Filter the listing below, keeping only the lines with the word "from".

......

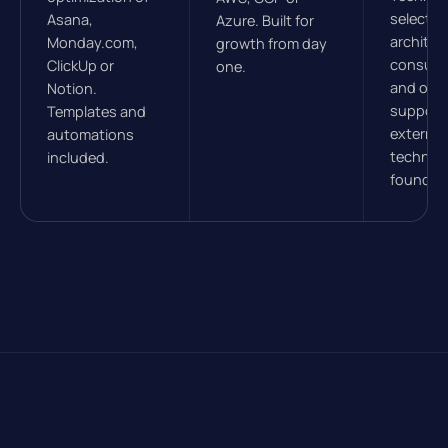
selectio
Asana,
Azure. Built for
architec
Monday.com,
growth from day
consulti
ClickUp or
one.
and ong
Notion.
support.
Templates and
external
automations
technica
included.
founder.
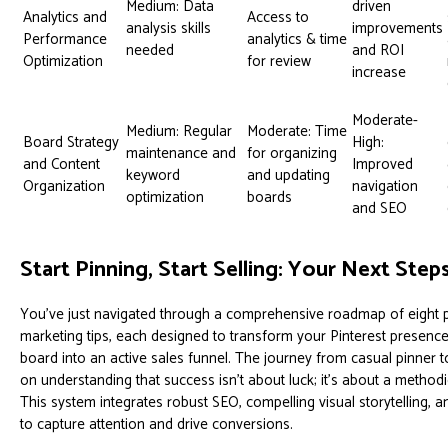
Medium: Data
driven
Analytics and
Access to
analysis skills
improvements
Performance
analytics & time
needed
and ROI
Optimization
for review
increase
Moderate-
Medium: Regular
Moderate: Time
Board Strategy
High:
maintenance and
for organizing
and Content
Improved
keyword
and updating
Organization
navigation
optimization
boards
and SEO
Start Pinning, Start Selling: Your Next Step
You've just navigated through a comprehensive roadmap of eight 
marketing tips, each designed to transform your Pinterest presen
board into an active sales funnel. The journey from casual pinner to
on understanding that success isn't about luck; it's about a methodi
This system integrates robust SEO, compelling visual storytelling, 
to capture attention and drive conversions.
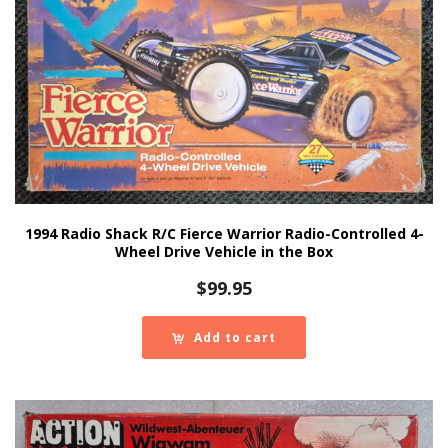
1994 Radio Shack R/C Fierce Warrior Radio-Controlled 4-
Wheel Drive Vehicle in the Box
$
99.95
Add to cart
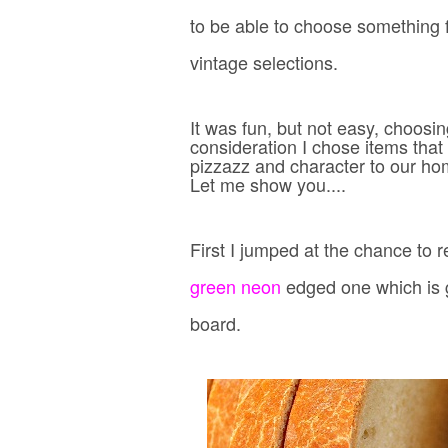
to be able to choose something 
vintage selections.
It was fun, but not easy, choos
consideration I chose items that 
pizzazz and character to our ho
Let me show you....
First I jumped at the chance to 
green neon
edged one
which is 
board.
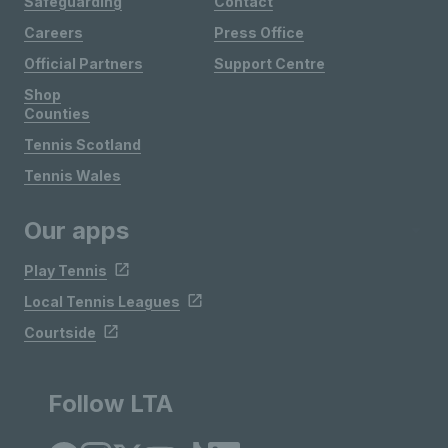
Safeguarding
Contact
Careers
Press Office
Official Partners
Support Centre
Shop
Counties
Tennis Scotland
Tennis Wales
Our apps
Play Tennis
Local Tennis Leagues
Courtside
Follow LTA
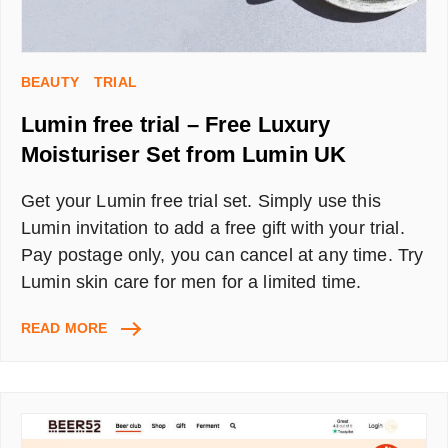
BEAUTY
TRIAL
Lumin free trial – Free Luxury
Moisturiser Set from Lumin UK
Get your Lumin free trial set. Simply use this
Lumin invitation to add a free gift with your trial.
Pay postage only, you can cancel at any time. Try
Lumin skin care for men for a limited time.
LUMIN
READ MORE
FREE
TRIAL
–
FREE
LUXURY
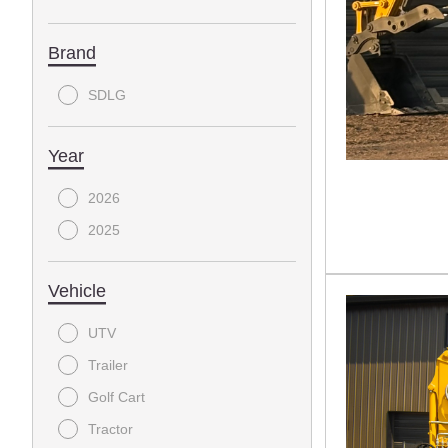
Brand
SDLG
Year
2026
2025
Vehicle
UTV
Trailer
Golf Cart
Tractor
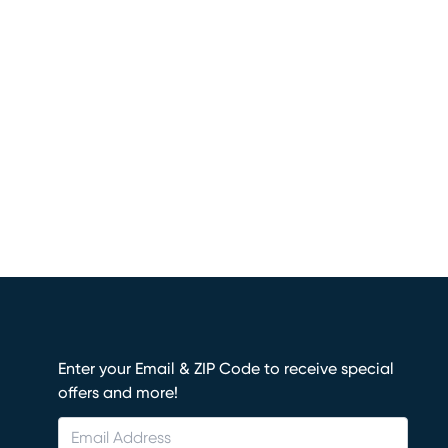
Enter your Email & ZIP Code to receive special
offers and more!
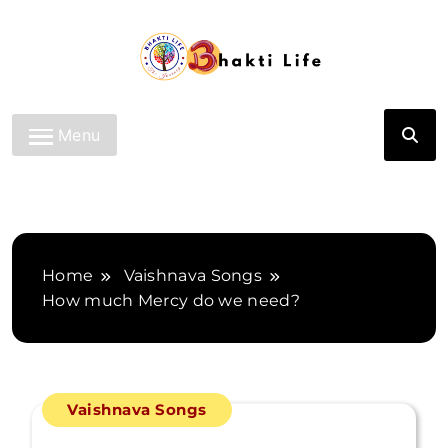
Skip
to
content
Bhakti Life
Menu
Home
Vaishnava Songs
How much Mercy do we need?
Vaishnava Songs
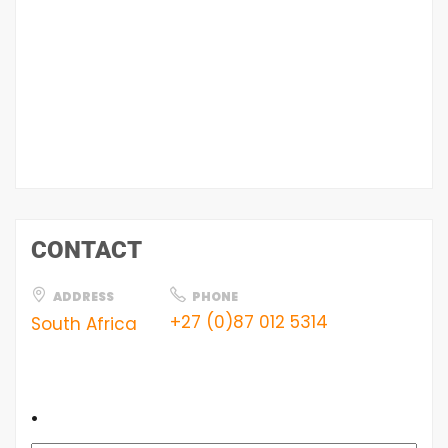
CONTACT
ADDRESS
PHONE
+27 (0)87 012 5314
South Africa
.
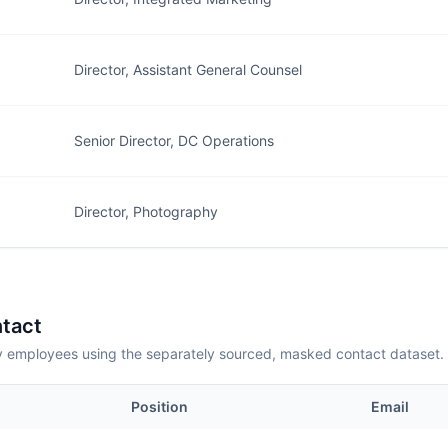
Director, Assistant General Counsel
Senior Director, DC Operations
Director, Photography
tact
employees using the separately sourced, masked contact dataset.
Position
Email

......

Solution to this problem =
growth from day
board into an active sales funnel. The journey from casual pinner to
Moisturiser Set from Lumin UK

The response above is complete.